October is probably one of the busiest months of the year for the gardener. You can either sow or plant most of your vegetables from now onwards. Sow seed for those more tender crops such as the heat loving courgettes, cucumbers, tomatoes, chillies, capsicums and beans indoors to plant out later. Labour weekend at the end of the month is the traditional big gardening weekend in New Zealand so have some plants ready to go out then.
October at a Glance.
- Sow: Peas, beetroot, swedes, turnips, lettuce, carrots, parsnips, parsley, onion, broccoli, cabbage, cauli, leeks, silverbeet – and more!

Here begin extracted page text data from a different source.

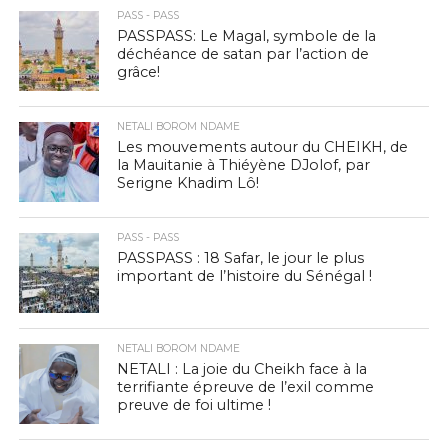
PASS - PASS
PASSPASS: Le Magal, symbole de la
déchéance de satan par l’action de
grâce!
NETALI BOROM NDAME
Les mouvements autour du CHEIKH, de
la Mauitanie à Thiéyène DJolof, par
Serigne Khadim Lô!
PASS - PASS
PASSPASS : 18 Safar, le jour le plus
important de l’histoire du Sénégal !
NETALI BOROM NDAME
NETALI : La joie du Cheikh face à la
terrifiante épreuve de l’exil comme
preuve de foi ultime !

- Sow under cover in a warm space: tomatoes, capsicum, pumpkin, courgettes, cucumber, celery, sweet corn, beans
- Plant: Punnets of brassicas, celery, peas, leeks, silverbeet, lettuce, potatoes, asparagus.
- Cultivate: Keep any weeds at bay with regular hoeing and mulching. Liquid feed growing plants at least fortnightly especially your garlic crop.

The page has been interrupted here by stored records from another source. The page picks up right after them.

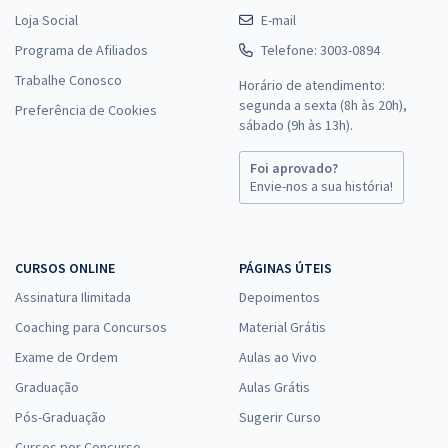
Loja Social
E-mail
Programa de Afiliados
Telefone: 3003-0894
Trabalhe Conosco
Horário de atendimento:
segunda a sexta (8h às 20h),
Preferência de Cookies
sábado (9h às 13h).
Foi aprovado?
Envie-nos a sua história!
CURSOS ONLINE
PÁGINAS ÚTEIS
Assinatura Ilimitada
Depoimentos
Coaching para Concursos
Material Grátis
Exame de Ordem
Aulas ao Vivo
Graduação
Aulas Grátis
Pós-Graduação
Sugerir Curso
Cursos por Concurso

- Harvest: Broad beans, silverbeet, asparagus, lettuce, parsley and any other over wintered crops.
I saw some gorgeous pictures of my friend Carolin’s vegetable garden in Waimauku, just north of Auckland, and it reminded me how we are probably about a month behind here in the south. However, to balance that our we can grow tulips, asparagus and peonies – all a little better suited to this cooler climate.
I am still covering my tender young silverbeet and lettuce – not just to protect from the frost mind you, but from the occasional almost military-like forays into the garden by my motley crew of hens. They are all finally laying so we are enjoying eggs everything. My wee granddaughter, Elderflower, is a bit of an outdoors girl and is up here when she can with her gumboots on and out helping to feed the chooks and collect the eggs.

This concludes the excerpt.